EXERCISE BRIEF. Write out the following listing's lines from the one with "inneholder oljer og" to the one with "PRODUKTANMELDELSER (0)", exactly, with both included and no others.

PROVIDED RECORDS.
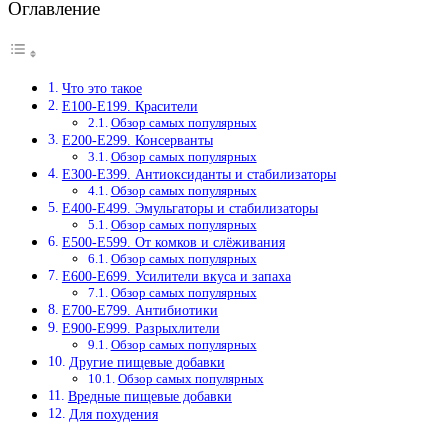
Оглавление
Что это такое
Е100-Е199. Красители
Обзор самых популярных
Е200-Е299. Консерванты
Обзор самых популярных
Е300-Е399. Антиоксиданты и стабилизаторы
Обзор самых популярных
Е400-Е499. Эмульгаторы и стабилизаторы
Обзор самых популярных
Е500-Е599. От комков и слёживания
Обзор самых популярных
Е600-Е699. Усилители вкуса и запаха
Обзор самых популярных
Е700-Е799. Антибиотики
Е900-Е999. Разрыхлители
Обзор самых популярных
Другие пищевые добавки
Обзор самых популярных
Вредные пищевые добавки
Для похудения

==

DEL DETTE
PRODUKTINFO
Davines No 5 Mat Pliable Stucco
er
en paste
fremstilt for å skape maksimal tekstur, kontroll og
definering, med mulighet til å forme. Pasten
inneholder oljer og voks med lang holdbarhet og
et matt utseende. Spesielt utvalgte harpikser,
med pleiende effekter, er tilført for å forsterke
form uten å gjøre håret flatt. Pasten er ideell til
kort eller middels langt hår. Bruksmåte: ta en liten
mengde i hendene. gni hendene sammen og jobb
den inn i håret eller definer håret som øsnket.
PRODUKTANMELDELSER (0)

SOLUTION FOR THIS PROBLEM.
inneholder oljer og voks med lang holdbarhet og
et matt utseende. Spesielt utvalgte harpikser,
med pleiende effekter, er tilført for å forsterke
form uten å gjøre håret flatt. Pasten er ideell til
kort eller middels langt hår. Bruksmåte: ta en liten
mengde i hendene. gni hendene sammen og jobb
den inn i håret eller definer håret som øsnket.
PRODUKTANMELDELSER (0)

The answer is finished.